For very large lesions near the esophagogastric junction or pylorus, the best alternative is total or subtotal gastrectomy, avoiding deformities and poor gastric emptying. The size of the lesion, its location, and growth pattern determine both the need for intraoperative endoscopy and the type of resection. In type IV lesions, identification by laparoscopy alone is sufficient and usually wedge or exogastric resection with linear mechanical stapler offers a rapid alternative with an adequate resection margin19-21. In contrast, type I lesions located in the anterior wall may require endoscopic identification and, depending on their size, transgastric resection including the serous surface, where its implantation base is found with subsequent closure of the gastric defect22. Tumors located in the posterior wall can also be resected through a gastrotomy in the anterior wall by performing mechanical suturing from inside the stomach with the closure of the subsequent gastrotomy; otherwise, healthy gastric tissue can be sacrificed, which can lead to deformities that eventually result in inadequate gastric transit. Lesions of the fundus or those located in the greater curvature can be resected using the exogastric technique. The intragastric technique using transgastric transabdominal trocars is designed for subcardial lesions smaller than 4 cm, except for those located in the anterior wall due to the technical difficulty caused by the subsequent removal of the lesion in a perorally11,18-20,22,23.

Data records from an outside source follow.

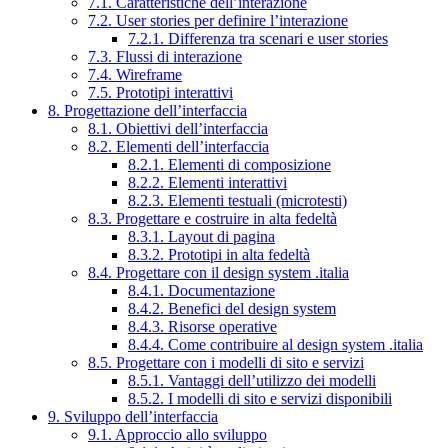
7.1. Caratteristiche dell’interazione
7.2. User stories per definire l’interazione
7.2.1. Differenza tra scenari e user stories
7.3. Flussi di interazione
7.4. Wireframe
7.5. Prototipi interattivi
8. Progettazione dell’interfaccia
8.1. Obiettivi dell’interfaccia
8.2. Elementi dell’interfaccia
8.2.1. Elementi di composizione
8.2.2. Elementi interattivi
8.2.3. Elementi testuali (microtesti)
8.3. Progettare e costruire in alta fedeltà
8.3.1. Layout di pagina
8.3.2. Prototipi in alta fedeltà
8.4. Progettare con il design system .italia
8.4.1. Documentazione
8.4.2. Benefici del design system
8.4.3. Risorse operative
8.4.4. Come contribuire al design system .italia
8.5. Progettare con i modelli di sito e servizi
8.5.1. Vantaggi dell’utilizzo dei modelli
8.5.2. I modelli di sito e servizi disponibili
9. Sviluppo dell’interfaccia
9.1. Approccio allo sviluppo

Another treatment alternative for these subepithelial lesions is endoscopic resection with submucosal tunneling. This technique has advantages over submucosal dissection in terms of maintaining the integrity of the mucosa and submucosa, which promotes or facilitates wound healing and reduces the risk of pleural and abdominal infection. This technique should be performed by experienced endoscopists and is indicated for lesions smaller than 3 cm and preferably not deep in the muscular wall due to the risk of injuring the serosa24.

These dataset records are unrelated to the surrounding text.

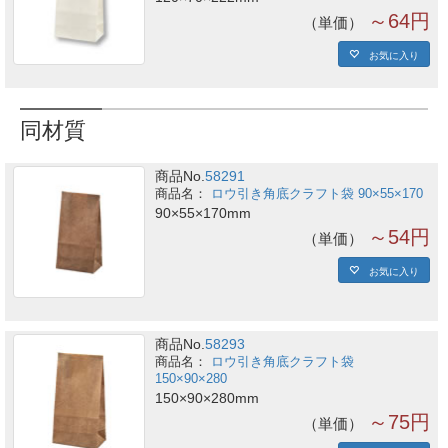
～64円
単価
お気に入り
同材質
商品No.
58291
ロウ引き角底クラフト袋 90×55×170
90×55×170mm
～54円
単価
お気に入り
商品No.
58293
ロウ引き角底クラフト袋
150×90×280
150×90×280mm
～75円
単価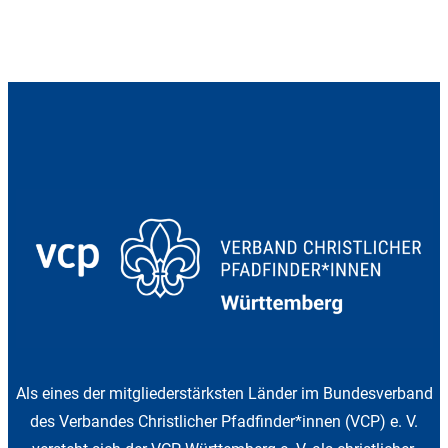
Navigation
Als eines der mitgliederstärksten Länder im Bundesverband
des Verbandes Christlicher Pfadfinder*innen (VCP) e. V.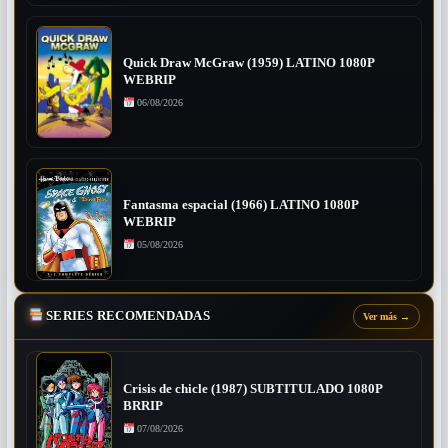
Quick Draw McGraw (1959) LATINO 1080P
WEBRIP
06/08/2026
Fantasma espacial (1966) LATINO 1080P
WEBRIP
05/08/2026
SERIES RECOMENDADAS
Ver más
→
Crisis de chicle (1987) SUBTITULADO 1080P
BRRIP
07/08/2026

The limitations of this work include its retrospective nature and the small number of cases, but considering the incidence of this disorder, the sample size may be representative and significant.
Conclusions
Of 31 patients diagnosed with gastric GIST over a 10-year period, most (67 %) were treated with open surgery; however, laparoscopy was safely used as an alternative, thus providing the benefits of minimally invasive surgery with oncologic safety. The most frequent location in the stomach was the body, with 20 cases. Abdominal pain, bleeding, and abdominal mass were the most relevant symptoms. The median follow-up time was above 40 months and more than 50 % were alive. At study cutoff, only 2 patients had died. The most relevant concepts related to gastric GIST management were reviewed, which are of interest to any endoscopist.